Sechs Vorstandsmitglieder und Ehemalige der Ihringshäuser Schützen wurden geehrt

Seit 100 Jahren wird geschossen

Das sind die Geehrten: (von links) Hermann Frodl, Bruno Schade, Wolfgang Noderer, Manfred Fahlbusch, Dittmar Arend und Sebastian Krug. Foto: S. Dilling

Fuldatal. Das 100-jährige Bestehen ihres Vereins haben die Ihringshäuser Schützen zum Anlass genommen, altgediente Mitglieder und Ehemalige zu ehren.

Vor 180 Besuchern aus den zehn Schützenvereinen des Kreises Nord hat der Vorsitzende Sebastian Krug zusammen mit der Kreissportleiterin Angelika Putlitz fünf Schützen auf die Bühne gerufen, die sich im Verein verdient gemacht haben.

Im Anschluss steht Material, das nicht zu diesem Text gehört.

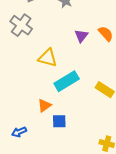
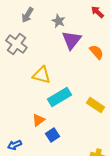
purple triangle: (81, 36) -> (71, 40), moved, size x1.5
blue square: (59, 121) -> (52, 135), turned -32

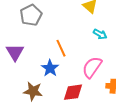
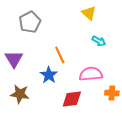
pink semicircle: (92, 67) -> (91, 74), turned 50
brown star: (33, 91) -> (20, 94), moved

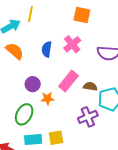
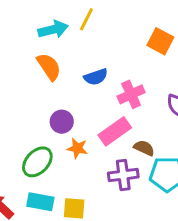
pink cross: (72, 44) -> (131, 94), moved
blue semicircle: (47, 49) -> (96, 77), turned -133
purple cross: (88, 117) -> (123, 175), moved

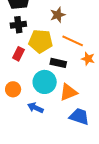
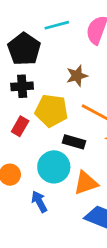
blue arrow: (35, 108) -> (39, 202), turned 35

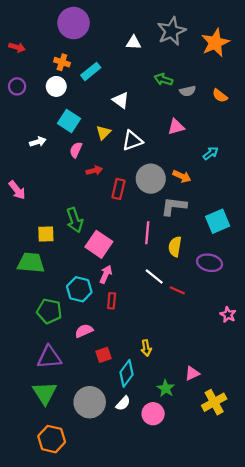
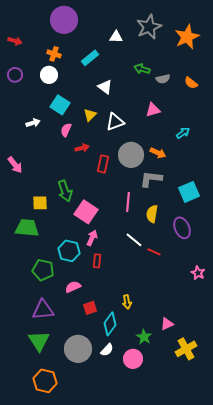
cyan rectangle: (91, 71) -> (90, 58), moved
purple ellipse: (210, 263) -> (182, 228), turned 55

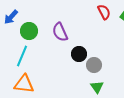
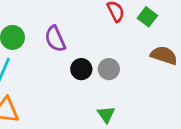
gray circle: (94, 65) -> (109, 69), moved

Für ihre langjährige Tätigkeit wurden der Schriftsetzer Dittmar Arendt, der ehemalige Kassierer Bruno Schade, Schießmeister Wolfgang Noderer und der zweite Vorsitzende Manfred Fahlbusch mit dem großen hessichen Ehrenabzeichen in Bronze ausgezeichnet. Das große Ehrenabzeichen in Silber verlieh Putlitz an Hermann Frodl. Bevor Sebastian Krug übernahm, war Frodl bis 2010 erster Vorsitzender. Aktiv im Vorstand war er bereits seit 1980.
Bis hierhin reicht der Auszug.